> [What the task asks]: From the records below, return every line containing the word "boxes".

----- Data for review

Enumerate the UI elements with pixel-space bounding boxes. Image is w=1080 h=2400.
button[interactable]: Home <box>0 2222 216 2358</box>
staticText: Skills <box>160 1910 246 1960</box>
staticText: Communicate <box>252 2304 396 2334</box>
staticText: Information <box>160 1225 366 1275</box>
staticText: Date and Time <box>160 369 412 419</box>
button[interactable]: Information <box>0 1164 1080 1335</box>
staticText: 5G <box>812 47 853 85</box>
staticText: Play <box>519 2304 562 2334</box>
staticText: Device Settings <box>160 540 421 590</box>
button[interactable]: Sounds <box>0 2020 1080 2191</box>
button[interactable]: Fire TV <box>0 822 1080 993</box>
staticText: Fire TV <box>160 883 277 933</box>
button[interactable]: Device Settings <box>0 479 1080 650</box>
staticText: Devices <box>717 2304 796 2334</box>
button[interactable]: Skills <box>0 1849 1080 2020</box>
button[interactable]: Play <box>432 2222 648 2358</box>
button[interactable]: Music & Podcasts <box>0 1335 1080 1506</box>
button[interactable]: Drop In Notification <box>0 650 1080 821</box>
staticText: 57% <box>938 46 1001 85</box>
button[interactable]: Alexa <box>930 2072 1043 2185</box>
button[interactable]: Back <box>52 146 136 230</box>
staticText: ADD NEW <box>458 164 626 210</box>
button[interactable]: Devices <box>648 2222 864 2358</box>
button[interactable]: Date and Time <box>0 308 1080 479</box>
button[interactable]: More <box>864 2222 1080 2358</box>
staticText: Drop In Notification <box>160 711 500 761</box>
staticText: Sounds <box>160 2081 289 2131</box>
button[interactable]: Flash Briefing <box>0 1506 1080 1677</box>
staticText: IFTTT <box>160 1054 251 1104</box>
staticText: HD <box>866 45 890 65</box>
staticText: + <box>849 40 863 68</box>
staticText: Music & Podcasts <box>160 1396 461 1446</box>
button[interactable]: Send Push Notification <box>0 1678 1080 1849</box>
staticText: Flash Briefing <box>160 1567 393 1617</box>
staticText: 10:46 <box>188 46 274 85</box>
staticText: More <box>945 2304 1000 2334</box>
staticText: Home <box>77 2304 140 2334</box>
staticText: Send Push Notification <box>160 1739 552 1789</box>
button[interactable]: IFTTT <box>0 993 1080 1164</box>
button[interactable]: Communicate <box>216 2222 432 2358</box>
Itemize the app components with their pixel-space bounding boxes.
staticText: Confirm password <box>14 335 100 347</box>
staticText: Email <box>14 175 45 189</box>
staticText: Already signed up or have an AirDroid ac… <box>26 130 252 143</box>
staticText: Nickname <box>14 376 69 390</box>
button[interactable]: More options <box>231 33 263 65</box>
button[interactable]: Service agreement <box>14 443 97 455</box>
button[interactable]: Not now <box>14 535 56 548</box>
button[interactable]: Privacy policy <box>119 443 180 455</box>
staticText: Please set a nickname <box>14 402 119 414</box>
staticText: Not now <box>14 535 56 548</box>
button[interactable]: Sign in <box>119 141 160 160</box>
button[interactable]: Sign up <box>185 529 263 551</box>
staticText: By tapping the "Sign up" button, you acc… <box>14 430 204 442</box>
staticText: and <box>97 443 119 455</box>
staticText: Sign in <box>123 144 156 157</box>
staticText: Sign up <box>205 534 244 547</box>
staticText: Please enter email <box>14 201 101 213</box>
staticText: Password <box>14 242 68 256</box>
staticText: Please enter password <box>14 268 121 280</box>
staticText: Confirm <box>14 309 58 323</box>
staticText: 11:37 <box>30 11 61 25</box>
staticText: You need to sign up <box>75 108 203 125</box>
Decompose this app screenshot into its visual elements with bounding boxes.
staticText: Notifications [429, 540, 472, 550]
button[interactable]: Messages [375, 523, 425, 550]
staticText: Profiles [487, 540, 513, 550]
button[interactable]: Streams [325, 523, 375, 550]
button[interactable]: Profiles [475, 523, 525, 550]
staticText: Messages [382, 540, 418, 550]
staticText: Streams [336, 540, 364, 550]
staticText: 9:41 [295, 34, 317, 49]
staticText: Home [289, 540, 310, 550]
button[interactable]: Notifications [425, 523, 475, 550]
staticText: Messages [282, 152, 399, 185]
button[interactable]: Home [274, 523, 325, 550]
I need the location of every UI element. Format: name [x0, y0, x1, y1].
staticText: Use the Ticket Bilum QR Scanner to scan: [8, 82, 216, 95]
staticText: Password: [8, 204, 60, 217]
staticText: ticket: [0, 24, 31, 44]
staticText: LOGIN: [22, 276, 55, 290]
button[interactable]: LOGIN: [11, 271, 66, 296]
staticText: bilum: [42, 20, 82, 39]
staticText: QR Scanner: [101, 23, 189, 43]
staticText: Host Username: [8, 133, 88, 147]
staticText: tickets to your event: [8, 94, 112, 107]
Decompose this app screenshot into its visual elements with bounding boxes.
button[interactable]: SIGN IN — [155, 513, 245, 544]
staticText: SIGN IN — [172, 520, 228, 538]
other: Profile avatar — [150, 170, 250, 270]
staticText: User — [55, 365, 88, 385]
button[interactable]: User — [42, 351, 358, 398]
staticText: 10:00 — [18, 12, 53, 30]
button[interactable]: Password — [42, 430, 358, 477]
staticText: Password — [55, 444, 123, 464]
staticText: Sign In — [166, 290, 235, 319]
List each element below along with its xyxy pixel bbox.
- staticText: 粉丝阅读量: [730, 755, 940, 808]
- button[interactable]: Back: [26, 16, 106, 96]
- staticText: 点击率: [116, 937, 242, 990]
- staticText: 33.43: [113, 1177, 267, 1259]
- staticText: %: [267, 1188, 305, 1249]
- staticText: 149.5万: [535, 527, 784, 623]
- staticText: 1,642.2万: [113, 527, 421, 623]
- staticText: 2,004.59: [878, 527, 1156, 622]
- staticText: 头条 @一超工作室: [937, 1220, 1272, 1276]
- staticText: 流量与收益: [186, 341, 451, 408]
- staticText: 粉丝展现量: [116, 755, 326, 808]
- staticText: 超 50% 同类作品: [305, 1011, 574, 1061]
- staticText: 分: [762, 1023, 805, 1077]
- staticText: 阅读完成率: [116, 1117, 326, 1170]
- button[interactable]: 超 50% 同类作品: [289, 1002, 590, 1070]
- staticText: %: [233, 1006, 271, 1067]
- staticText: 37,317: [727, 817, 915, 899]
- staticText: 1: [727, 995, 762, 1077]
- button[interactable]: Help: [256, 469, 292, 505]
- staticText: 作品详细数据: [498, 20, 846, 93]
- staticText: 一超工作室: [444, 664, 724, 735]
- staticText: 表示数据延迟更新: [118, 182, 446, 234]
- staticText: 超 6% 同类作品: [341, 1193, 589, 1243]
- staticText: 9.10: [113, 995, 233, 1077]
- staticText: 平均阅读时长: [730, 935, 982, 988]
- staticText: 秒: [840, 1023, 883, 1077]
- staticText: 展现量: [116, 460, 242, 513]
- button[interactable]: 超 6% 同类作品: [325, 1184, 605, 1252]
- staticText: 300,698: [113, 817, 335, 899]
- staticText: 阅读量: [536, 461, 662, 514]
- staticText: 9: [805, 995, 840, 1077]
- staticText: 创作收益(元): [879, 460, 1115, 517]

----------

> [Your response]:
Enumerate the UI elements with pixel-space bounding boxes. Image is w=1080 h=2400.
Itemize the app components with their pixel-space bounding boxes.
Decompose this app screenshot into its visual elements with bounding boxes.
Decompose this app screenshot into its visual elements with bounding boxes.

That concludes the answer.